Customer insights

This research helped retail banks to gain customer insights and generate revenue using statistical modelling.


Retail banks sell a range of complex financial products and services, from mortgages and loans to insurance, to a large number of customers whose profiles vary widely. 

A key challenge for banks is to ensure that they market their products and services efficiently, targeting the appropriate type of client with the right product at the right time. The banks also need to be able to forecast the revenues that might be generated by a customer.

Within marketing there is a concept of ‘customer lifetime value’ (CLV), which is an estimation of what products and services a customer might buy and how much revenue that customer might generate over a period of time. The most widely used statistical CLV models are unsuitable for retail banking organisations, because the models are insufficiently versatile to deal with the heterogeneity and multidimensionality of the datasets. 

A retail bank’s multi-service financial environment is characterised by a significant degree of diversity in customer-purchasing behaviours, by interdependence of purchasing decisions, and by the feature that many of the product-level relationships are contractual and long-term. Also, retail banks want to predict not only future purchase decisions but also their volumes.

Research impact

Research at Leeds resulted in the development of a new statistical model to forecast customer behaviour in the retail banking sector. 
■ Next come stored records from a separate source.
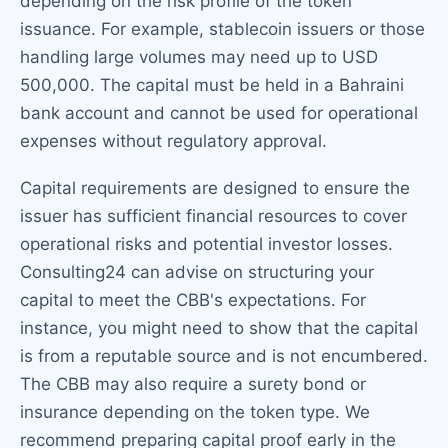
depending on the risk profile of the token
issuance. For example, stablecoin issuers or those
handling large volumes may need up to USD
500,000. The capital must be held in a Bahraini
bank account and cannot be used for operational
expenses without regulatory approval.
Capital requirements are designed to ensure the
issuer has sufficient financial resources to cover
operational risks and potential investor losses.
Consulting24 can advise on structuring your
capital to meet the CBB's expectations. For
instance, you might need to show that the capital
is from a reputable source and is not encumbered.
The CBB may also require a surety bond or
insurance depending on the token type. We
recommend preparing capital proof early in the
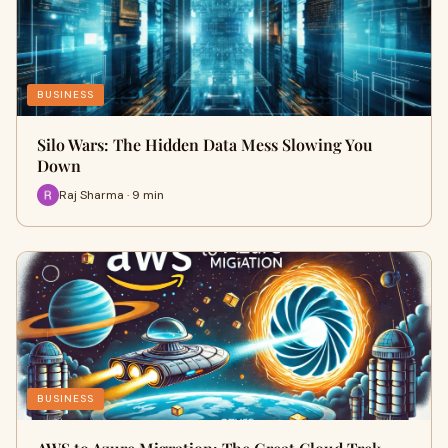
BUSINESS
Silo Wars: The Hidden Data Mess Slowing You
Down
Raj Sharma · 9 min
BUSINESS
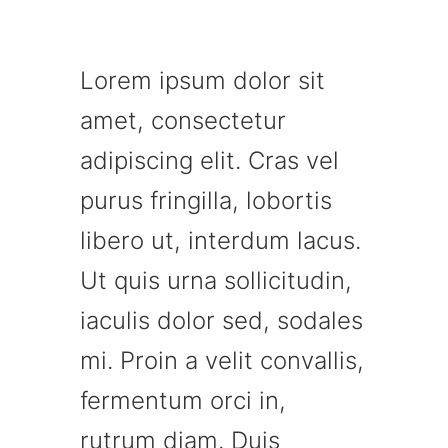
Lorem ipsum dolor sit
amet, consectetur
adipiscing elit. Cras vel
purus fringilla, lobortis
libero ut, interdum lacus.
Ut quis urna sollicitudin,
iaculis dolor sed, sodales
mi. Proin a velit convallis,
fermentum orci in,
rutrum diam. Duis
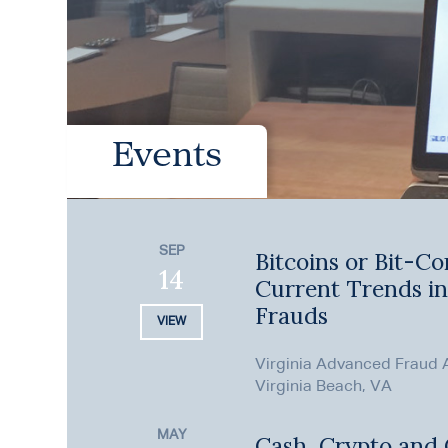
Events
SEP
Bitcoins or Bit-Co
14
Current Trends i
Frauds
VIEW
Virginia Advanced Fraud
Virginia Beach, VA
MAY
Cash, Crypto and C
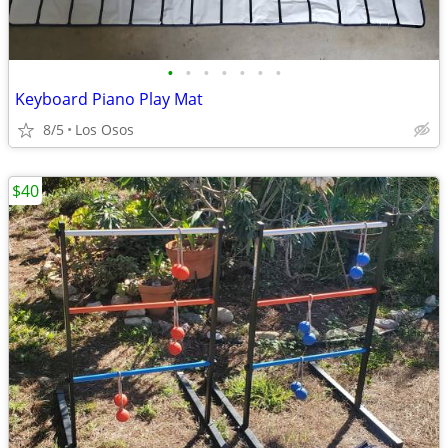
•
•
•
•
•
•
•
Keyboard Piano Play Mat
8/5
Los Osos
$40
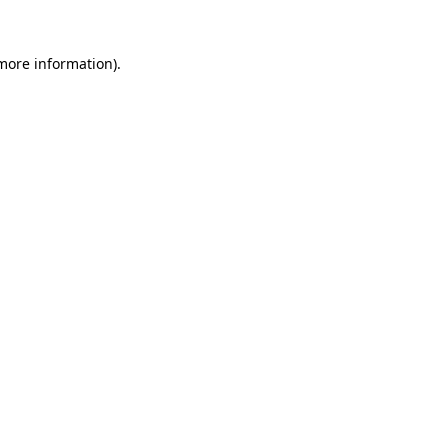
more information)
.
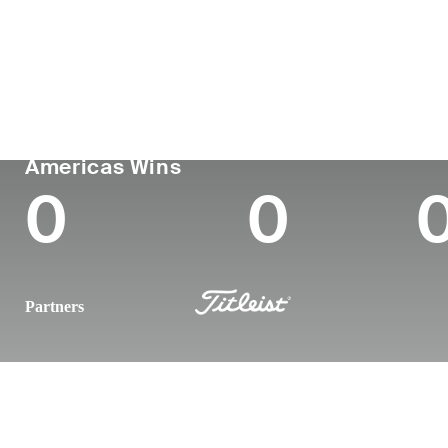
País
Tornou-se
Local
Era
profissional
nasc
United States
29
2019
Wichit
PGA TOUR
Wins (2026)
Top
Americas Wins
0
0
Partners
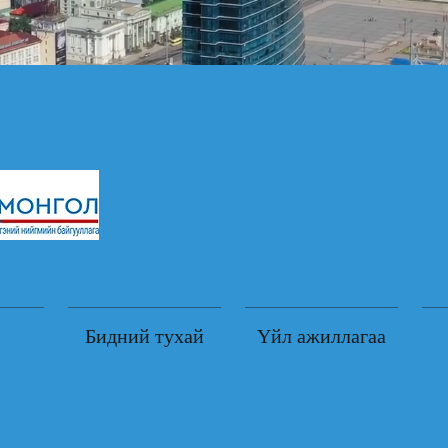
Бидний тухай
Үйл ажиллагаа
The model has been incorporated into the decision making processes of Yorkshire Bank to direct appropriate products and services to its customers based on predictions and forecasts provided by the model. 
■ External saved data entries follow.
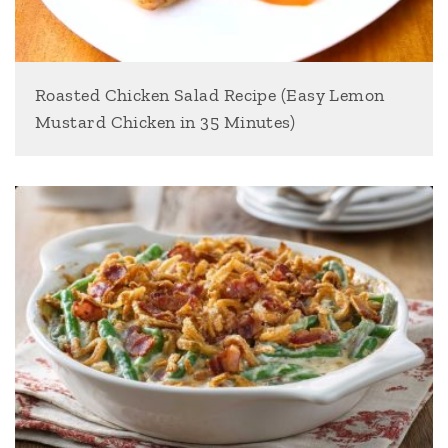
Roasted Chicken Salad Recipe (Easy Lemon
Mustard Chicken in 35 Minutes)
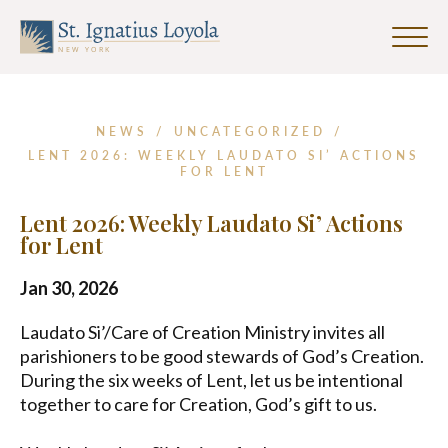
First
Last
Email
Name
Name
Address
Click
*
to
Sign up for our Weekly Parish
toggle
Newsletter
naviga
menu.
NEWS
/
UNCATEGORIZED
/
First Name
LENT 2026: WEEKLY LAUDATO SI’ ACTIONS
FOR LENT
Lent 2026: Weekly Laudato Si’ Actions
Last Name
for Lent
Jan 30, 2026
Email Address
*
Laudato Si’/Care of Creation Ministry invites all
parishioners to be good stewards of God’s Creation.
During the six weeks of Lent, let us be intentional
together to care for Creation, God’s gift to us.
SUBMIT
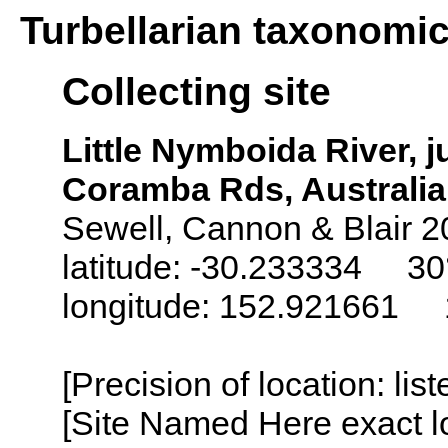
Turbellarian taxonomi
Collecting site
Little Nymboida River,
Coramba Rds, Australia
Sewell, Cannon & Blair 2
latitude: -30.233334 30°
longitude: 152.921661 1
[Precision of location: lis
[Site Named Here exact lo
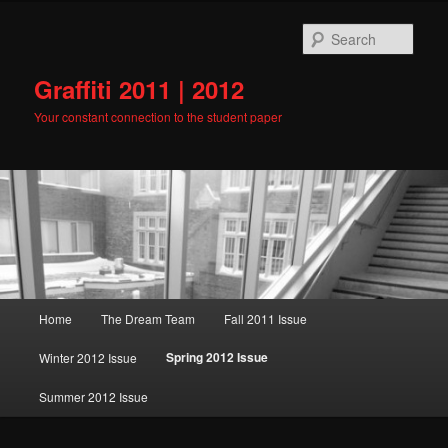
Skip
to
Sear
primary
content
Graffiti 2011 | 2012
Your constant connection to the student paper
Main
Home
The Dream Team
Fall 2011 Issue
menu
Spring 2012 Issue
Winter 2012 Issue
Summer 2012 Issue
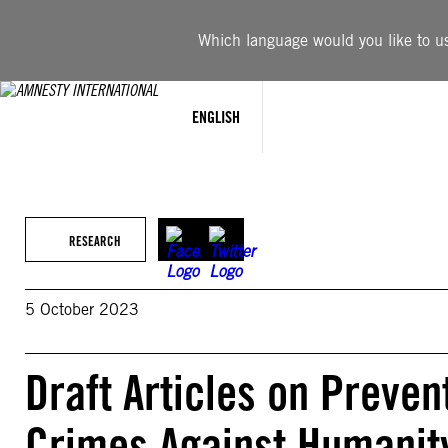
Skip
to
Which language would you like to use
content
ENGLISH
RESEARCH
5 October 2023
Draft Articles on Preve
Crimes Against Humanit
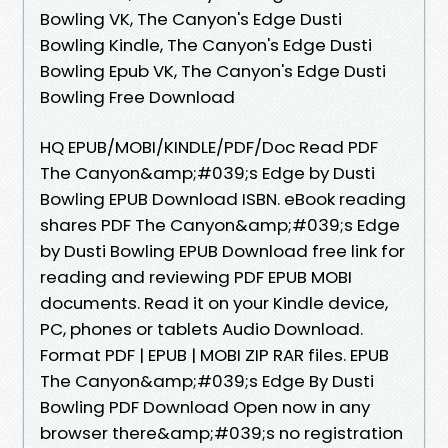
Bowling VK, The Canyon's Edge Dusti
Bowling Kindle, The Canyon's Edge Dusti
Bowling Epub VK, The Canyon's Edge Dusti
Bowling Free Download
HQ EPUB/MOBI/KINDLE/PDF/Doc Read PDF
The Canyon&amp;#039;s Edge by Dusti
Bowling EPUB Download ISBN. eBook reading
shares PDF The Canyon&amp;#039;s Edge
by Dusti Bowling EPUB Download free link for
reading and reviewing PDF EPUB MOBI
documents. Read it on your Kindle device,
PC, phones or tablets Audio Download.
Format PDF | EPUB | MOBI ZIP RAR files. EPUB
The Canyon&amp;#039;s Edge By Dusti
Bowling PDF Download Open now in any
browser there&amp;#039;s no registration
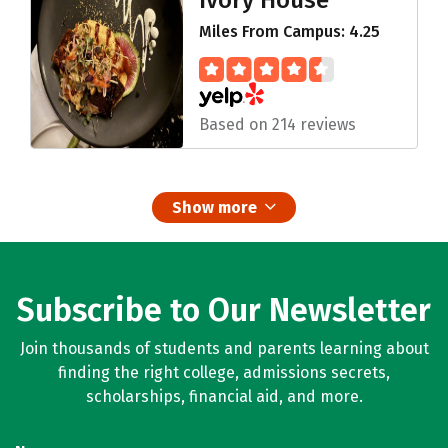
Ivory House
Miles From Campus: 4.25
Based on 214 reviews
Show more
Subscribe to Our Newsletter
Join thousands of students and parents learning about
finding the right college, admissions secrets,
scholarships, financial aid, and more.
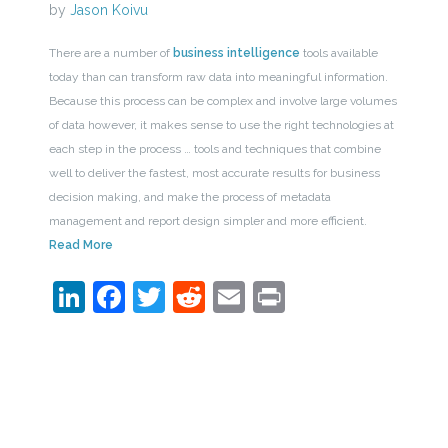
by
Jason Koivu
There are a number of
business intelligence
tools available
today than can transform raw data into meaningful information.
Because this process can be complex and involve large volumes
of data however, it makes sense to use the right technologies at
each step in the process … tools and techniques that combine
well to deliver the fastest, most accurate results for business
decision making, and make the process of metadata
management and report design simpler and more efficient.
Read More
LinkedIn
Facebook
Twitter
Reddit
Email
Print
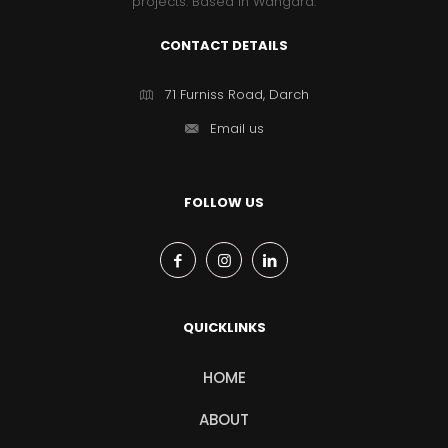
projects. Based in Wangara.
CONTACT DETAILS
71 Furniss Road, Darch
Email us
FOLLOW US
QUICKLINKS
HOME
ABOUT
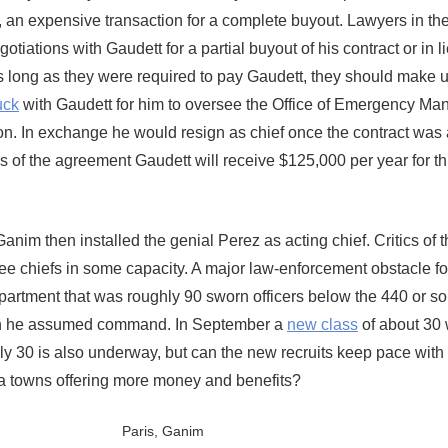
an expensive transaction for a complete buyout. Lawyers in the
iations with Gaudett for a partial buyout of his contract or in li
as long as they were required to pay Gaudett, they should make u
uck
with Gaudett for him to oversee the Office of Emergency M
n. In exchange he would resign as chief once the contract was
s of the agreement Gaudett will receive $125,000 per year for t
Ganim then installed the genial Perez as acting chief. Critics of
e chiefs in some capacity. A major law-enforcement obstacle fo
department that was roughly 90 sworn officers below the 440 or s
en he assumed command. In September a
new class
of about 30
ly 30 is also underway, but can the new recruits keep pace with
rea towns offering more money and benefits?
Yorkshire Bank estimates that incorporation of the new forecasting tool into its customer relationship management system resulted in an increase in profits of more than £20 million over the period 2009–12.

Underpinning research

To address the unique challenges faced by the retail banking sector in relation to the complexity of the products and the customer base Leeds researchers developed an adaptive segmentation approach to estimate CLV. 

For a given customer, a group of other customers with similar characteristics (e.g. current and past customer revenues, age, tenure with the company, credit score, and current and past product holdings) is identified and, using historical data of this group the customer's future behaviour and profitability is predicted – typically for the next quarter.

Longer-term predictions of customer behaviour and potential for generating revenue are complicated by the fact that a customer’s profile changes over time: the customer gets older, can move house, change job, buy new products, and so forth.

To account for this fluidity, longer-term forecasts are derived by combining this estimation technique with forecasts on changes of the customer's characteristics due to product purchases or financial circumstances. Identification of suitable 'neighbourhoods' is a key aspect of this approach. 

Customers are segmented into neighbourhoods populated by people with statistically similar characteristics. These neighbourhoods have to be small enough to ensure customer homogeneity within a local segment yet sufficiently large to ensure the robustness of the forecasts of future behaviour. 

This segmentation is achieved by applying a similarity measure, which is defined over the predictive variable space.

The adaptive-segmentation approach to modelling has a number of advantages over existing methods in a retail-banking context: it is independent of the variable distributions and works with different correlation structures, which is an important feature given that most variables in this commercial context are not normally distributed and exhibit strong non-linear correlation and autoregressive effects; all information contained in the distribution of customers' future behaviour is preserved, and; the model works with partial information and missing variable values, which is especially important due to imperfections in company data-collection processes and when predicting future revenue for new-to-bank customers, for whom only partial information is available initially.